Perry’s approval rating sank to 42 percent among registered voters from 51 percent a year earlier, Blum said, citing a Jan. 21-24 poll of 669 voters by her company, New York-based Blum & Weprin Associates. Newspapers such as the Dallas Morning News paid for the survey. Blum has polled in Texas for more than 20 years. The results had a margin of error of plus or minus 3.8 percentage points.
“A lot of Texans thought he gave the state a black eye with his campaign,” she said today by telephone. “2014 is a long way away, but a majority now doesn’t want him to run for re-election.”
A presidential poll taken a week earlier by the Public Policy Institute in Raleigh, North Carolina, showed Perry’s support among likely Republican primary voters in Texas falling to 18 percent from 49 percent in September. The institute surveyed 559 Republicans in the state Jan. 12-15 and the results had a margin of error of plus or minus 4.2 percentage points.

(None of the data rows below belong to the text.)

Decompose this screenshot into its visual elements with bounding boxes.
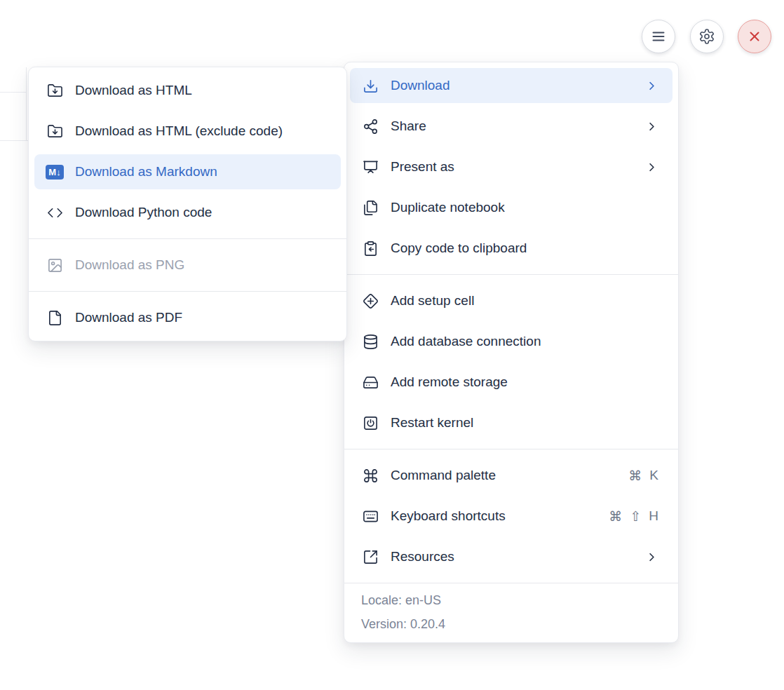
menu-item-icon-wrap bbox=[361, 332, 379, 351]
menu-item-icon-wrap bbox=[361, 548, 379, 566]
menu-item-label: Download Python code bbox=[75, 205, 327, 220]
menu-item-icon-wrap bbox=[361, 292, 379, 310]
menu-item-icon-wrap bbox=[361, 373, 379, 391]
menu-item-present-as[interactable]: Present as bbox=[350, 149, 673, 184]
menu-item-icon-wrap bbox=[361, 117, 379, 135]
menu-item-keyboard-shortcuts[interactable]: Keyboard shortcuts⌘⇧H bbox=[350, 499, 673, 534]
submenu-chevron bbox=[645, 79, 658, 93]
locale-text: Locale: en-US bbox=[361, 588, 661, 612]
power-square-icon bbox=[363, 415, 379, 431]
menu-separator bbox=[344, 449, 678, 449]
menu-item-icon-wrap bbox=[46, 122, 64, 140]
menu-item-download-as-html-exclude-code[interactable]: Download as HTML (exclude code) bbox=[34, 114, 341, 149]
menu-item-add-setup-cell[interactable]: Add setup cell bbox=[350, 283, 673, 318]
shortcut-hint: ⌘K bbox=[628, 468, 658, 484]
version-text: Version: 0.20.4 bbox=[361, 612, 661, 636]
gear-icon bbox=[698, 28, 715, 45]
close-button[interactable] bbox=[738, 20, 771, 53]
page-edge-line-vertical bbox=[26, 67, 27, 141]
keyboard-icon bbox=[363, 508, 379, 525]
menu-item-label: Download as PNG bbox=[75, 257, 327, 273]
shortcut-key: ⌘ bbox=[609, 508, 622, 525]
chevron-right-icon bbox=[645, 79, 658, 93]
shortcut-key: ⌘ bbox=[628, 468, 642, 484]
submenu-chevron bbox=[645, 161, 658, 174]
chevron-right-icon bbox=[645, 120, 658, 133]
shortcut-key: K bbox=[649, 468, 658, 483]
menu-item-copy-code-to-clipboard[interactable]: Copy code to clipboard bbox=[350, 231, 673, 266]
menu-item-resources[interactable]: Resources bbox=[350, 539, 673, 574]
menu-item-download-as-html[interactable]: Download as HTML bbox=[34, 73, 341, 108]
folder-download-icon bbox=[47, 123, 63, 140]
submenu-chevron bbox=[645, 120, 658, 133]
menu-item-icon-wrap bbox=[46, 81, 64, 100]
code-icon bbox=[47, 205, 63, 221]
menu-separator bbox=[344, 274, 678, 275]
menu-item-label: Add database connection bbox=[391, 334, 658, 349]
menu-item-label: Duplicate notebook bbox=[391, 200, 658, 215]
menu-item-download-as-pdf[interactable]: Download as PDF bbox=[34, 300, 341, 335]
clipboard-copy-icon bbox=[363, 241, 379, 257]
page-edge-line-horizontal-2 bbox=[0, 140, 28, 141]
menu-item-download[interactable]: Download bbox=[350, 68, 673, 103]
menu-separator bbox=[29, 238, 346, 239]
menu-item-icon-wrap bbox=[46, 203, 64, 222]
command-icon bbox=[363, 468, 379, 484]
menu-item-icon-wrap bbox=[46, 309, 64, 327]
settings-button[interactable] bbox=[690, 20, 724, 53]
menu-item-label: Download as HTML bbox=[75, 83, 327, 98]
menu-item-label: Copy code to clipboard bbox=[391, 241, 658, 256]
menu-item-icon-wrap bbox=[361, 466, 379, 485]
menu-item-label: Present as bbox=[391, 159, 645, 175]
hamburger-icon bbox=[650, 28, 667, 45]
diamond-plus-icon bbox=[363, 293, 379, 309]
menu-item-download-as-png: Download as PNG bbox=[34, 248, 341, 283]
folder-download-icon bbox=[47, 83, 63, 99]
menu-item-icon-wrap bbox=[361, 76, 379, 95]
menu-item-restart-kernel[interactable]: Restart kernel bbox=[350, 405, 673, 440]
shortcut-hint: ⌘⇧H bbox=[609, 508, 658, 525]
menu-item-icon-wrap bbox=[361, 198, 379, 217]
markdown-badge-icon: M↓ bbox=[46, 165, 64, 180]
image-icon bbox=[47, 257, 63, 273]
submenu-chevron bbox=[645, 550, 658, 564]
menu-item-label: Download as PDF bbox=[75, 310, 327, 325]
menu-separator bbox=[29, 291, 346, 292]
menu-item-label: Download bbox=[391, 78, 645, 93]
download-submenu-panel: Download as HTMLDownload as HTML (exclud… bbox=[28, 67, 347, 341]
notebook-menu-panel: DownloadSharePresent asDuplicate noteboo… bbox=[344, 62, 679, 643]
menu-item-add-remote-storage[interactable]: Add remote storage bbox=[350, 365, 673, 400]
chevron-right-icon bbox=[645, 550, 658, 564]
chevron-right-icon bbox=[645, 161, 658, 174]
menu-item-label: Resources bbox=[391, 549, 645, 564]
menu-item-icon-wrap bbox=[361, 239, 379, 257]
notebook-menu-button[interactable] bbox=[642, 20, 675, 53]
hard-drive-icon bbox=[363, 374, 379, 391]
menu-item-icon-wrap bbox=[361, 414, 379, 432]
menu-item-label: Keyboard shortcuts bbox=[391, 508, 609, 524]
menu-item-add-database-connection[interactable]: Add database connection bbox=[350, 324, 673, 359]
menu-item-label: Command palette bbox=[391, 468, 628, 483]
page-edge-line-horizontal-1 bbox=[0, 92, 26, 93]
shortcut-key: H bbox=[649, 508, 658, 524]
menu-footer: Locale: en-US Version: 0.20.4 bbox=[344, 583, 678, 642]
menu-item-label: Download as HTML (exclude code) bbox=[75, 123, 327, 139]
menu-item-download-as-markdown[interactable]: M↓Download as Markdown bbox=[34, 154, 341, 189]
presentation-icon bbox=[363, 159, 379, 175]
external-link-icon bbox=[363, 549, 379, 565]
share-icon bbox=[363, 119, 379, 135]
duplicate-pages-icon bbox=[363, 200, 379, 216]
menu-item-icon-wrap bbox=[46, 256, 64, 274]
menu-item-download-python-code[interactable]: Download Python code bbox=[34, 195, 341, 230]
shortcut-key: ⇧ bbox=[630, 508, 641, 525]
menu-item-label: Add remote storage bbox=[391, 374, 658, 390]
menu-item-command-palette[interactable]: Command palette⌘K bbox=[350, 458, 673, 493]
file-icon bbox=[47, 310, 63, 326]
menu-item-label: Add setup cell bbox=[391, 293, 658, 309]
menu-item-share[interactable]: Share bbox=[350, 109, 673, 144]
menu-item-icon-wrap bbox=[361, 158, 379, 176]
download-icon bbox=[363, 78, 379, 94]
menu-item-icon-wrap bbox=[361, 507, 379, 525]
menu-item-duplicate-notebook[interactable]: Duplicate notebook bbox=[350, 190, 673, 225]
close-icon bbox=[747, 29, 762, 44]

“Governor Perry leads based on his conservative philosophy and what is best for Texas jobs and quality of life, not poll numbers,” Ray Sullivan, a spokesman, said by e-mail. Perry quit the Republican presidential primary campaign Jan. 19.
The governor may seek re-election in two years in the second-biggest U.S. state by population or run for president again in 2016, if President Barack Obama wins a second term, Sullivan said.